[Coral-List] Porites lesions, hardship vs. disease, climate change, and conservation investments

Les Kaufman lesk at bu.edu
Sat Jan 12 11:30:17 EST 2008

Thanks for posting the Gulf of Suez PLD photos, Zaki (http:// 

Everything posted there but the WL shots (see Julian's comment re:  
Cuthona poritophages) look like they could have been fish or other  
predator bites followed by stress response and progressive necrosis  
whose detailed dynamics are still unknown.

I have a suggestion that could help to resolve this.  I suggest an  
experiment.  That is, be the fish, make some marks, see what  
happens.  It might also pay to try the idea that some of us have  
discussed, of lesioning the coral with sterile tools versus the  
actual jaws of some Arothron or appropriate parrotfish fresh-caught  
from the vicinity (this can theoretically be done without harming the  
fish, using anesthetics).   That is, we must remember that fish don't  
floss, and corals may not like being kissed by them for good reason.   
Then document the process of lesion repair in a quantitative manner,  
preferably including histology and microbiology.  Fully understanding  
the process of regeneration from abiotic or biotic mechanical damage  
can help us in distinguishing between this and purely microbial or  
viral etiologies.  We realized this back in the 70's and 80's during  
the early days of confusion over what was or wasn't a coral disease,  
and Esther Peters, Andy Bruckner and others helped us out of that jam  
back then.

This is not a radically new idea.

In the MMAS program (www.conservation.org/mmas) we are testing the  
hypothesis that chronic stress causes a failure in the normal healing  
process of corals, with the thought that this plays a major role in  
effecting extreme and recalcitrant drops in coral cover on a reef  
(sometimes referred to as a "phase shift").  Under ideal conditions,  
the healing process of corals permits rapid recovery from routine  
damage by predators, endolith eruption, mechanical abrasion, algal/ 
microbial allelotoxic effects and so forth.

Under chronic stress, this recovery is impeded and may be supplanted  
by progressive necrosis.  We postulate that the stresses involved  
include the usual litany of local stresses from the watershed  
(sedimentation, terrestrial contaminants, limiting nutrients,  
pathogens) and on the reef (e.g. grazer reduction favoring overgrowth  
by competitive invertebrates, algae, and hostile microbial  
consortia), plus global stresses such as thermal anomalies and plague- 
like pathogens (think perhaps Caribbean acroporids).

One practical import of making these distinctions is that they permit  
us to calculate the marginal benefits of local conservation efforts.   
In other words it helps us to empower local conservation and make the  
appropriate local investments while also acknowledging the global  
forces that can not be dealt with effectively at the local level.   
Another way of putting this, from a climate change perspective, is  
that the local conservation efforts are an important part of adaptation.

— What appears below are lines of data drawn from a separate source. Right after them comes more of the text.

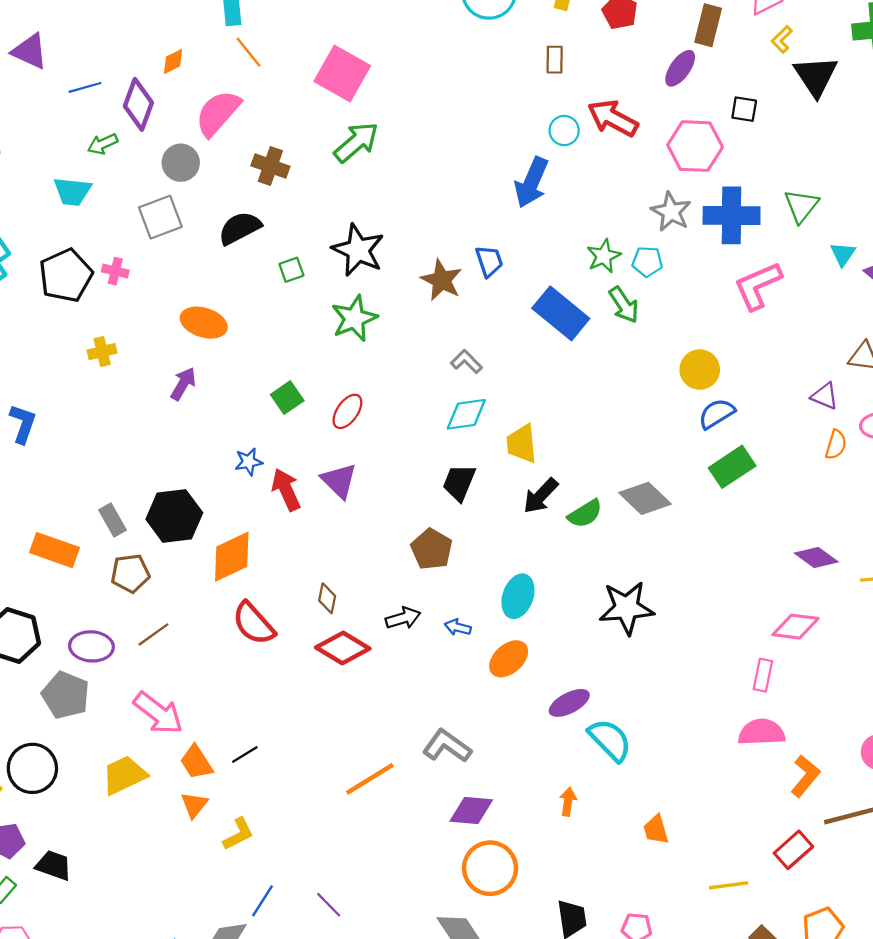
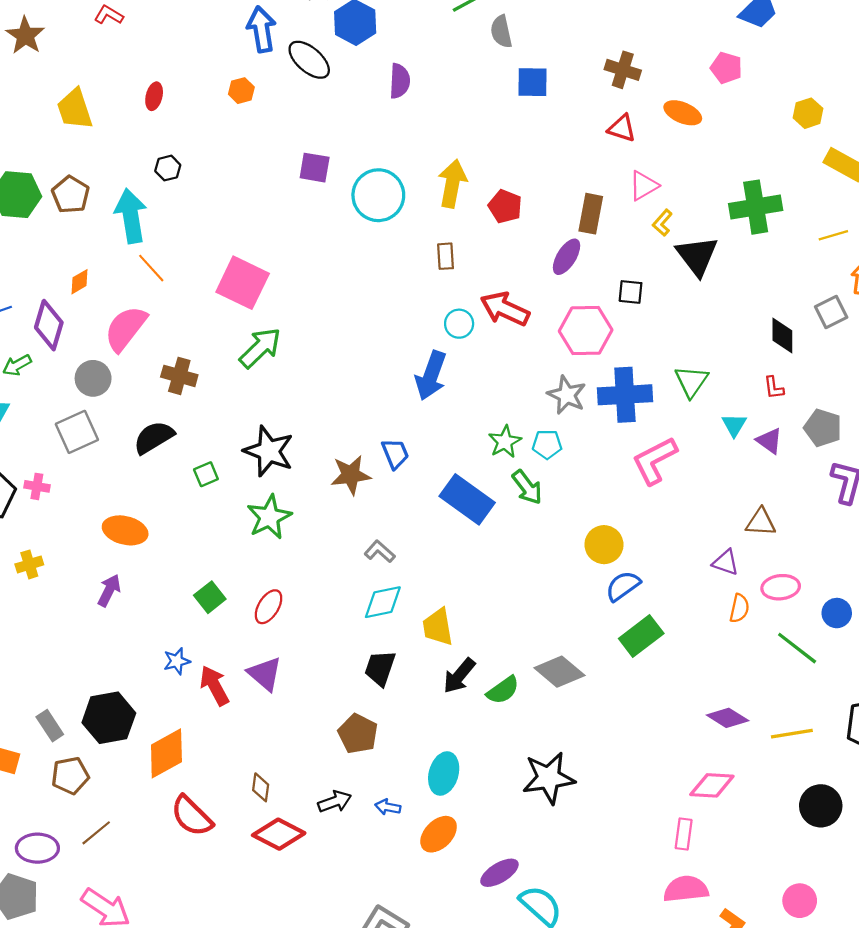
brown star: (442, 280) -> (351, 475), turned -30

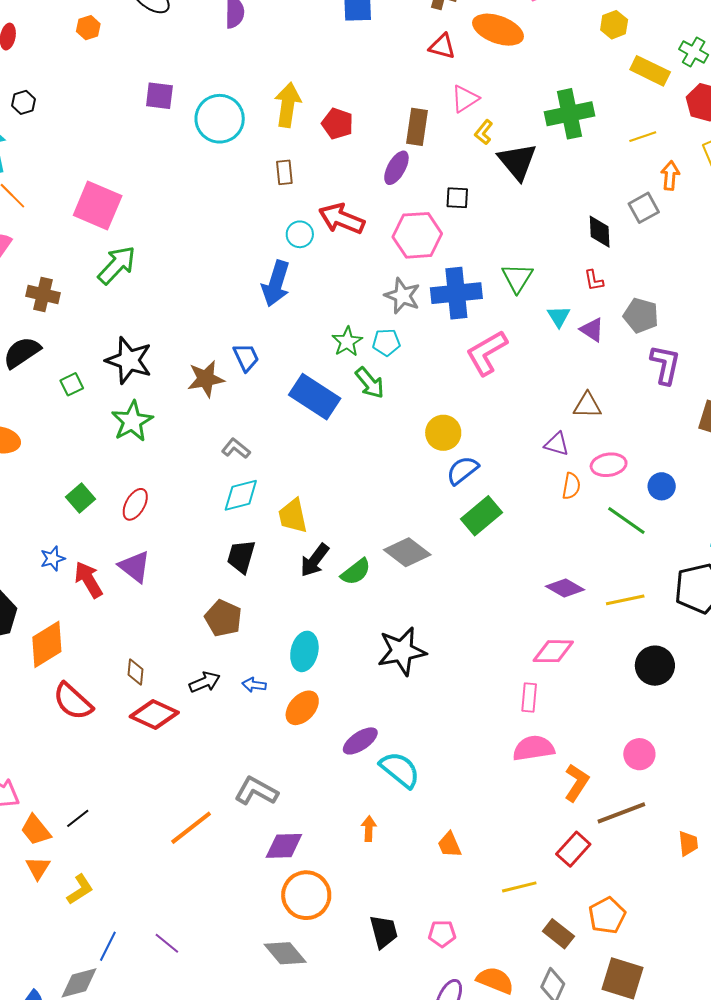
orange ellipse: (683, 113) -> (498, 30), size x1.4

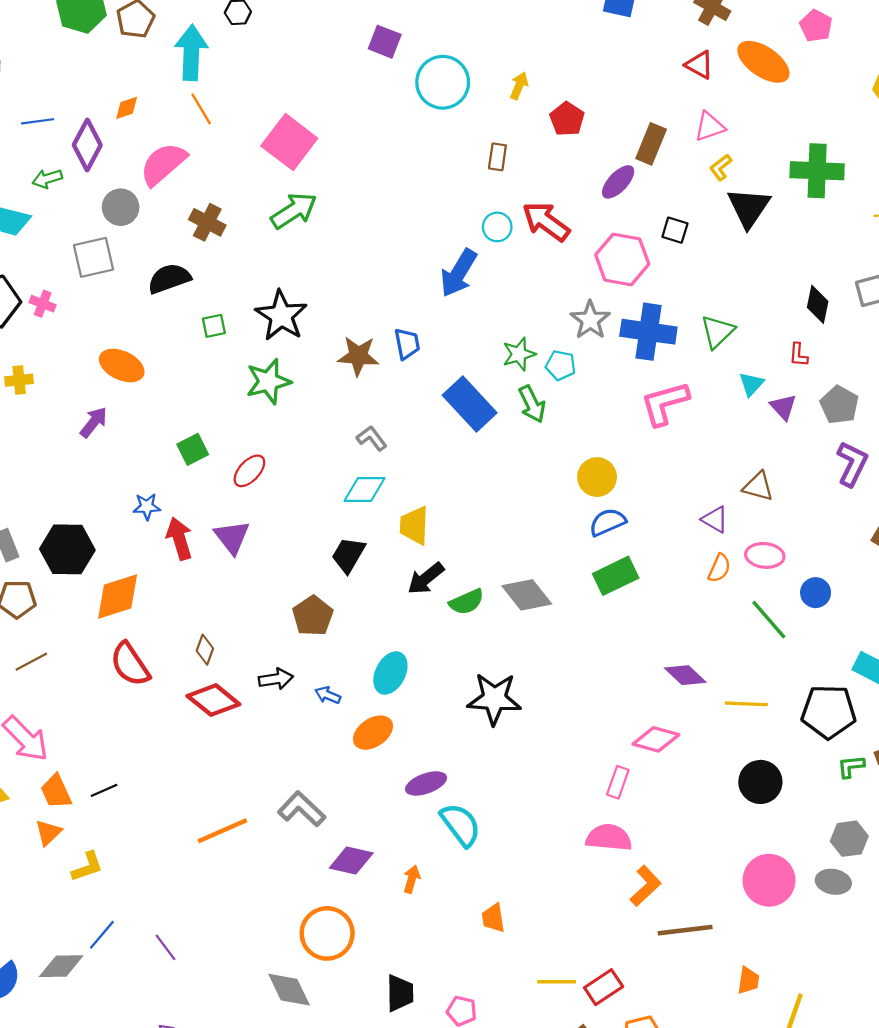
yellow arrow: (288, 105) -> (519, 86), size x0.6
pink circle: (639, 754) -> (769, 880), moved, size x1.5
purple diamond: (284, 846) -> (351, 860), moved
red rectangle: (573, 849) -> (604, 987), moved

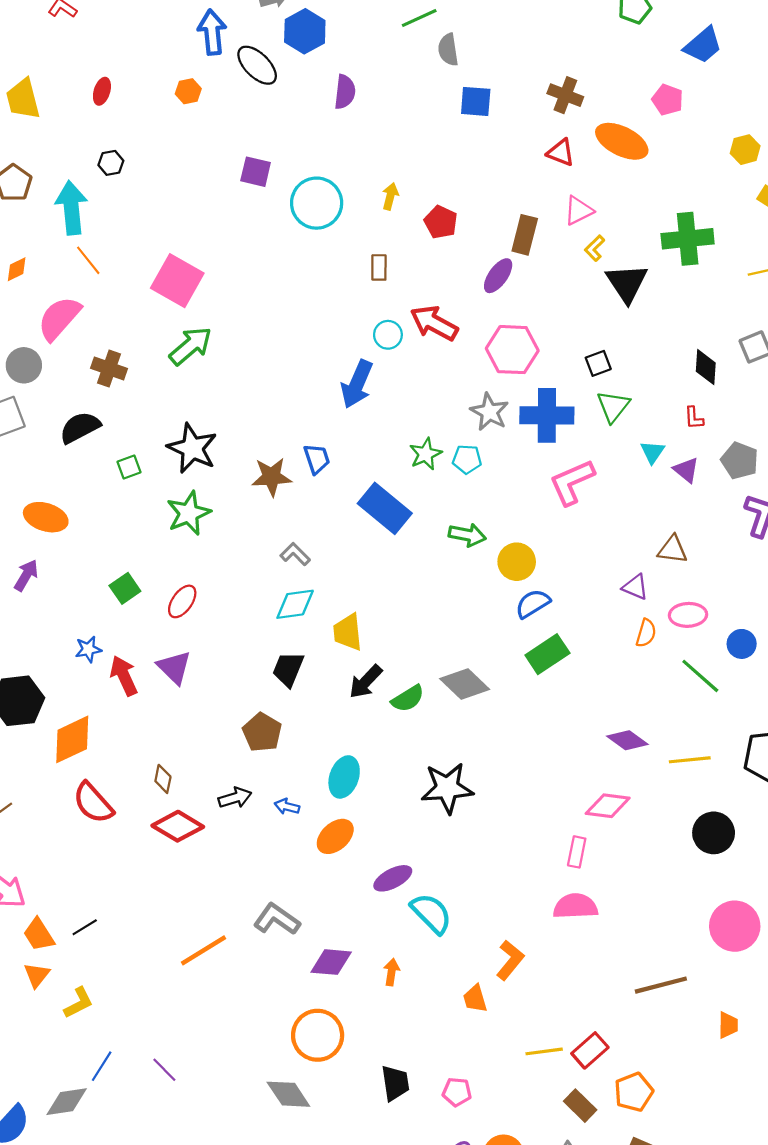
black square: (675, 230) -> (598, 363), moved, turned -30
green arrow: (532, 404) -> (467, 535), moved, turned -45
orange L-shape: (646, 886) -> (510, 960), moved

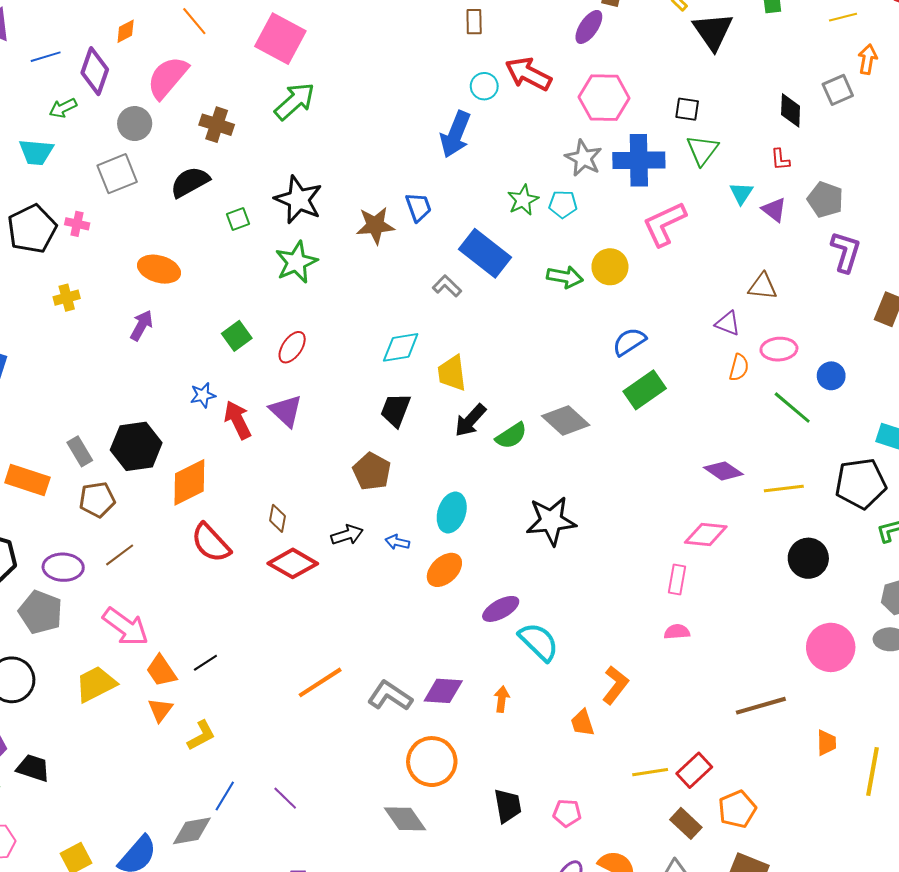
black square: (598, 363) -> (687, 109), turned 30
gray L-shape: (295, 554) -> (447, 286), moved
yellow circle: (517, 562) -> (610, 267), moved
pink semicircle: (575, 906) -> (677, 632), size x0.6
gray L-shape: (277, 919) -> (390, 696), moved

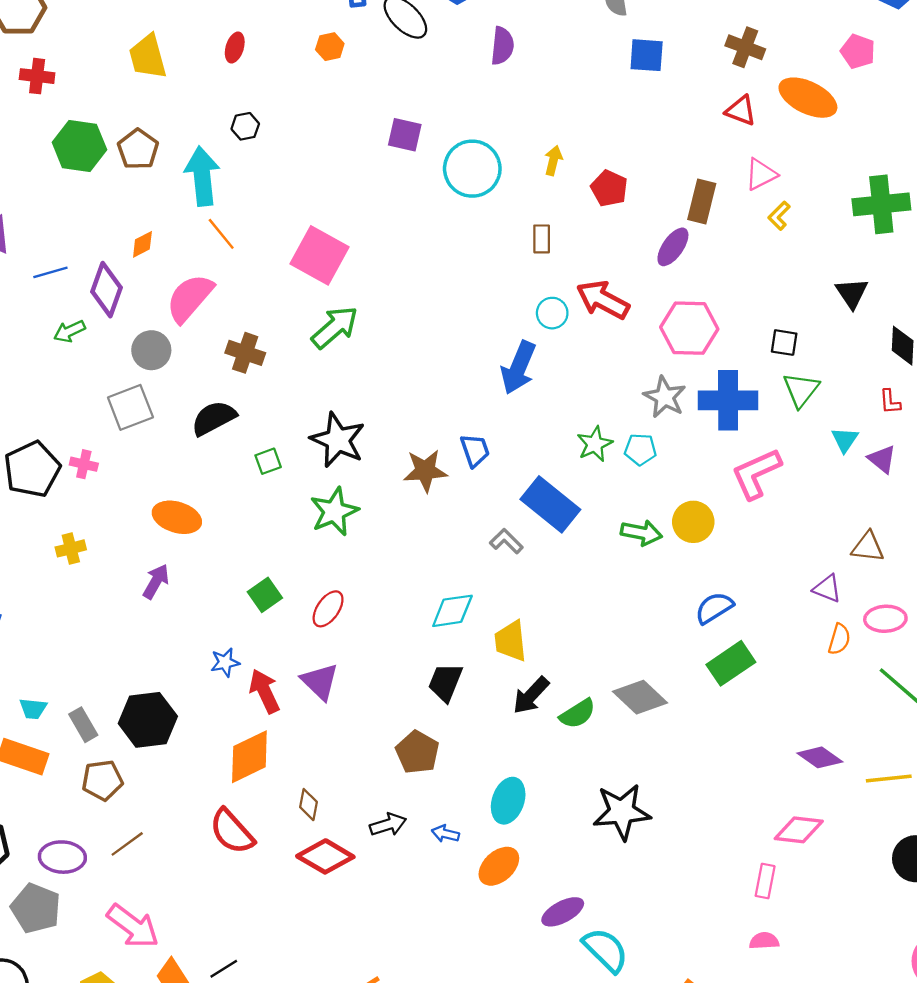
black triangle: (713, 31) -> (852, 293), moved, size x0.7
cyan trapezoid: (36, 152) -> (33, 709), moved, size x0.7
orange diamond: (189, 482) -> (249, 757), moved

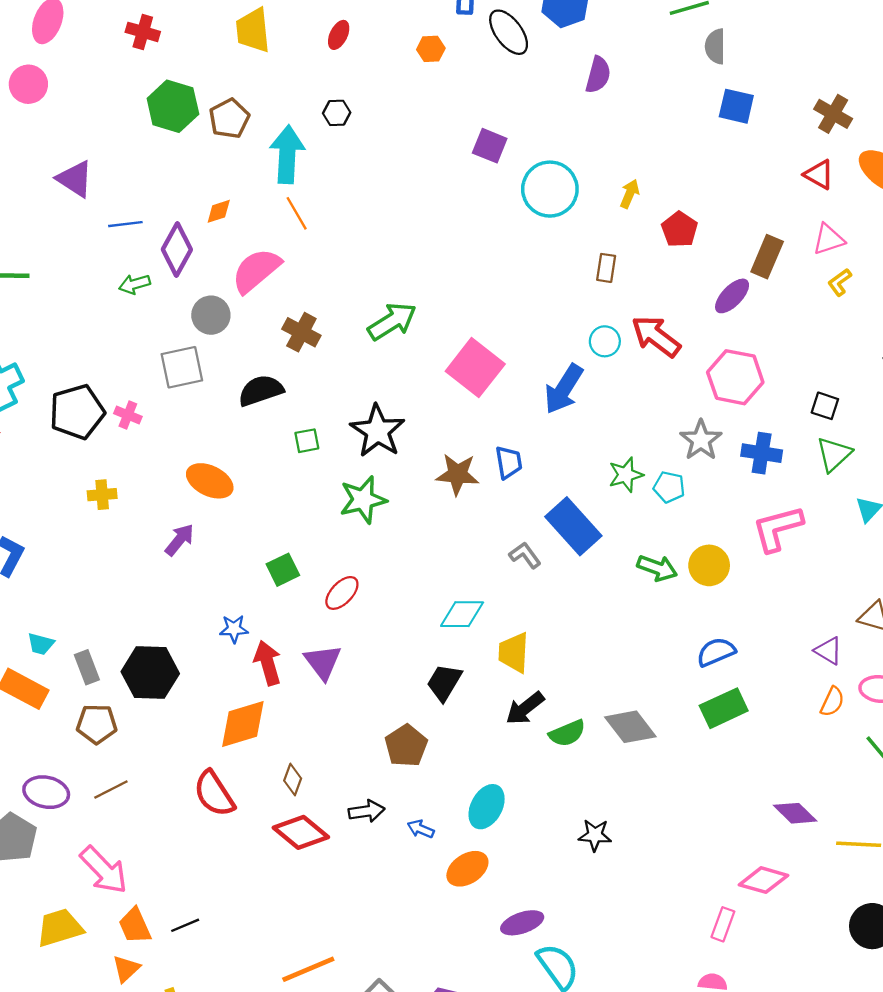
pink square: (319, 255) -> (475, 368), moved
blue cross: (728, 400) -> (762, 453), size x0.7
black star: (622, 812) -> (595, 835), size x0.6

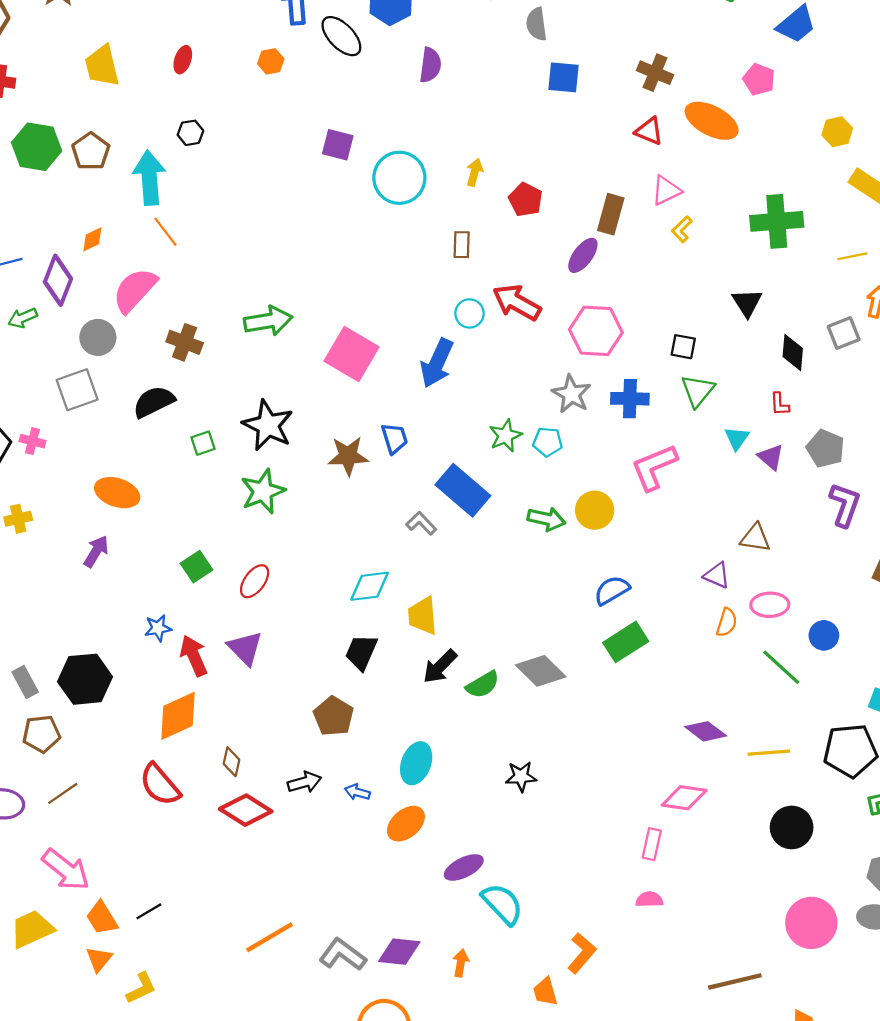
green arrow: (392, 321) -> (268, 321), turned 30

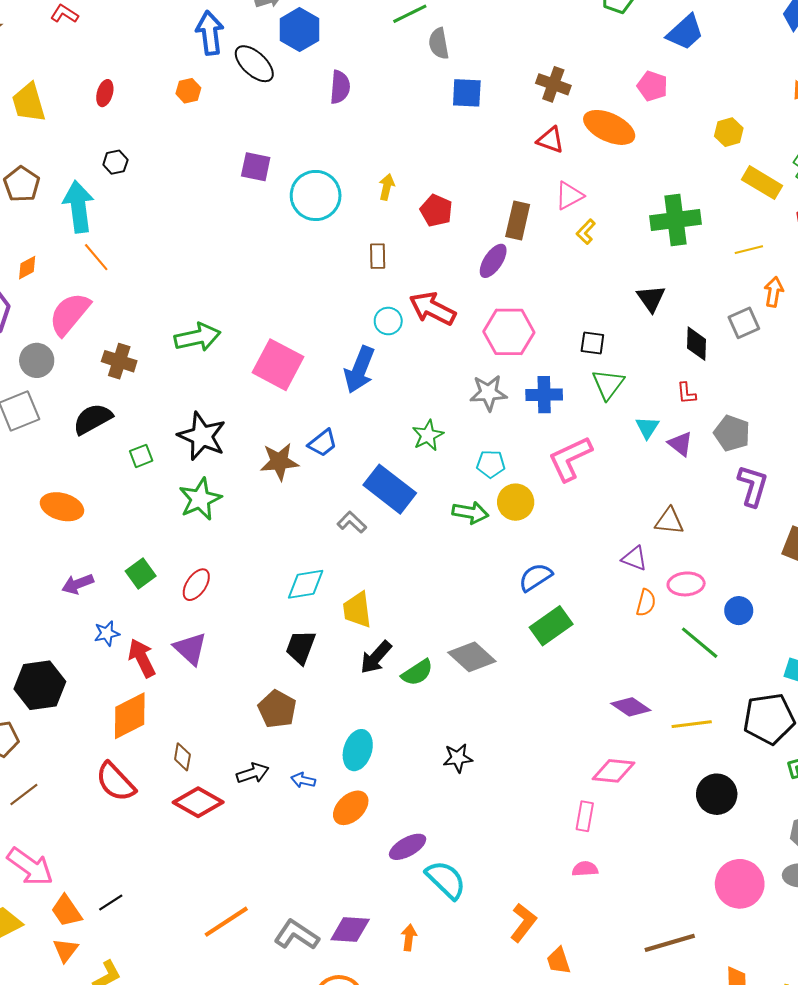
gray star: (571, 394) -> (488, 393), turned -30
blue trapezoid: (394, 438) -> (323, 443), turned 72
cyan pentagon: (548, 442) -> (491, 464), moved
purple arrow: (96, 551) -> (78, 584), moved, turned -140
orange trapezoid: (545, 992) -> (558, 961), moved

We proposed use of an artificial lesion assay to quantify this  
process in a standardized fashion.  We were inspired by the work of  
Rolf Bak and Erik Meesters; I used this approach also to study  
damselfish "chimneys".  Cheryl Woodley and her colleagues have also  
been working in this direction for some time to good effect.  Erich  
Mueller plans to present the MMAS version of this for Montastrea  
faveolata at ICRS.  Erich's work is in turn linked to experiments now  
being run on the same coral by Chris Langdon, in which we examine  
lesion repair under different aragonite saturation states to look at  
the interaction between pCO2 and the lesion repair process.  The idea  
is to focus on the resilience of coral colonies, as a key to  
understanding space occupation on coral reefs.  It is the complement  
to studies of coral and coralline algal recruitment, and axial  
extension (growth).  All three (recruitment, growth, repair) must be  
understood to grok surface dynamics on what we still dare to call  
"coral" reefs.  The third component in our work is the study, at the  
microscopic and molecular levels, of coral stress and regeneration.    
Our (MMAS) contributions in this area are being led by John Finnerty  
and Forest Rohwer, but here, too, we work as contributors to a  
community effort, with different labs attacking the problem with  
varied methodologies and from different points of view.

Our MMAS group is just one among several who share this big picture  
view.  Of course there are also folks like Ove H-G, Andrew Baker, and  
James Cervino who have been looking at the zook end of things.   
Together we can lick this, and possibly fairly quickly, like over the  
next few years.  By "this" I mean to understand how we can best  
foster the resilience and reestablishment of healthy coral reefs on a  
large scale, in a world that we have made hostile to this outcome.

Regarding the pigmentation in the photographs, some corals, like  
these Pacific poritids, "light up" when healing (i.e., they  
concentrate visual-bright and sometimes also flourescent pigments at  
the lesion periphery), so they light up big time when a lesion  
festers and elaborates.  This is what Laurie was alluding to.


Les Kaufman
Professor of Biology
Boston University Marine Program
Senior PI
Marine Management Area Science
Conservation International

“I know the human being and fish can coexist peacefully.”